Speaking at a seminar at the Centre for International Strategic Studies (CISS) Islamabad, nuclear expert Dr Naeem Salik contended that the March 9 incident of an Indian missile landing in Mian Channu had highlighted the dangers of nuclear escalation.
He said India’s explanation that the missile was accidentally launched during routine maintenance was a “fabricated story” and urged the international community to look deeper into the incident.
Dr Salik said the incident had exposed the credibility of the BrahMos missile.
CISS Executive Director Ali Sarwar Naqvi noted that stability and peace in South Asia remained a core strategic interest of Pakistan.
Balochistan Think Tank Network (BTTN) Executive Director Dr Zafar Khan said it was unprecedented that a nuclear state had fired a nuclear-capable missile on to the territory of another nuclear weapon state, claiming that it was an accident.
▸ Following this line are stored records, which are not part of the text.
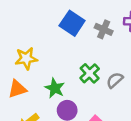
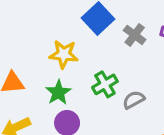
yellow star: (26, 58) -> (64, 54), moved

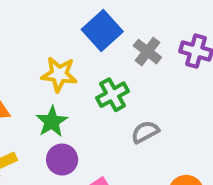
green cross: (105, 84) -> (113, 95), moved

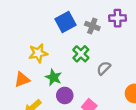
blue square: (102, 30) -> (66, 22), turned 30
yellow star: (59, 74) -> (38, 53), moved

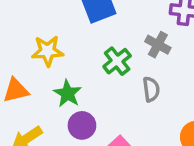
gray cross: (92, 26) -> (158, 45), moved
gray semicircle: (104, 68) -> (151, 89), turned 120

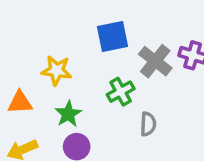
gray cross: (158, 45) -> (155, 61), moved, size x1.4

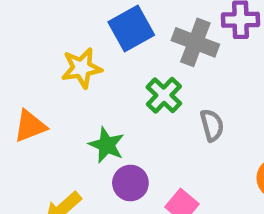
yellow star: (57, 70) -> (82, 68), moved
orange triangle: (20, 102) -> (30, 126), moved

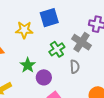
gray cross: (195, 42) -> (82, 42), moved
purple circle: (130, 183) -> (44, 77), moved

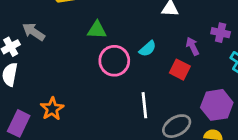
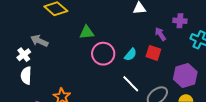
cyan semicircle: (148, 49) -> (130, 55), moved
white line: (144, 105) -> (131, 84), turned -30

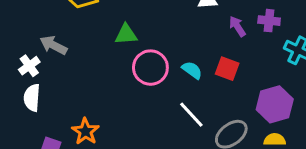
purple arrow: (160, 34) -> (237, 26), moved
cyan semicircle: (130, 55) -> (192, 70), turned -96

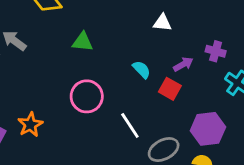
purple arrow: (237, 26) -> (183, 64), moved, turned 84
pink circle: (150, 68) -> (87, 96), moved
cyan semicircle: (192, 70) -> (142, 69), moved

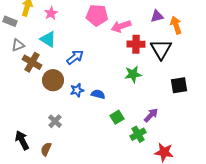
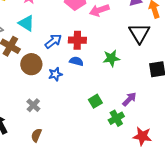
red cross: (136, 44) -> (77, 40), moved
blue semicircle: (98, 94) -> (76, 61), moved
brown semicircle: (46, 149) -> (36, 135), moved

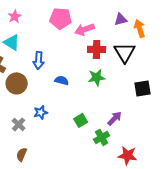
red cross: (77, 40) -> (97, 49), moved
blue arrow: (53, 41) -> (39, 60), turned 132
blue star: (55, 74) -> (41, 112), moved

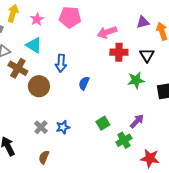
pink pentagon: (61, 18) -> (70, 17), moved
black triangle: (125, 52) -> (147, 55), size x0.7
green star: (97, 77) -> (136, 80), moved
blue semicircle: (62, 80) -> (84, 83), turned -80
blue star: (41, 112) -> (63, 127), moved

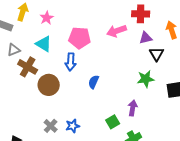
pink pentagon: (70, 17) -> (80, 38), moved
purple triangle: (143, 22) -> (146, 38), moved
red cross: (119, 52) -> (141, 14), moved
purple arrow: (137, 121) -> (133, 108), moved, turned -35

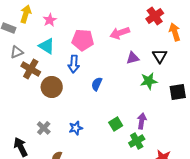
red cross: (141, 14) -> (155, 16), moved, turned -36
purple triangle: (146, 38) -> (133, 58), moved
purple arrow: (133, 108) -> (142, 121), moved
gray cross: (51, 126) -> (44, 128), moved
Only Pakistan’s pragmatism has saved the region from a disaster, he added.
Dr Asma Shakir Khawaja, an academic, argued that the incident reflected a profound level of incompetence in handling of sensitive weapons among Indian forces.
This incapacity to handle advanced weapon systems, along with multiple cases of nuclear theft in India, constitute irresponsible behaviour that endangered regional as well as global security, Dr Khawaja said.
She questioned India’s commitment towards existing confidence-building measures with Pakistan, as it chose not to timely share details of the accidental launch.
“This could have led to escalation of the crisis to a nuclear level,” she added.
Other speakers emphasised that the missile incident spoke of India’s irresponsible nuclear behaviour.
While some countries continue to praise India’s nuclear programme and its command and control system, the incident has busted this myth, they added.
Warning about indications that nuclear thinking in India was in the hands of extremist elements, speakers cautioned against ignoring the possibility of India’s nuclear weapons falling into the hands of rogue elements. This fear, they asserted, had been compounded in the aftermath of a ‘Rashtriya Swayamsevak Sangh (RSS) driven aggressive and strategic mindset’ dominating the security establishment.
In this hostile strategic environment, they said, the onus of responsibility to maintain strategic stability laid on Pakistan and it remained committed towards achieving this objective.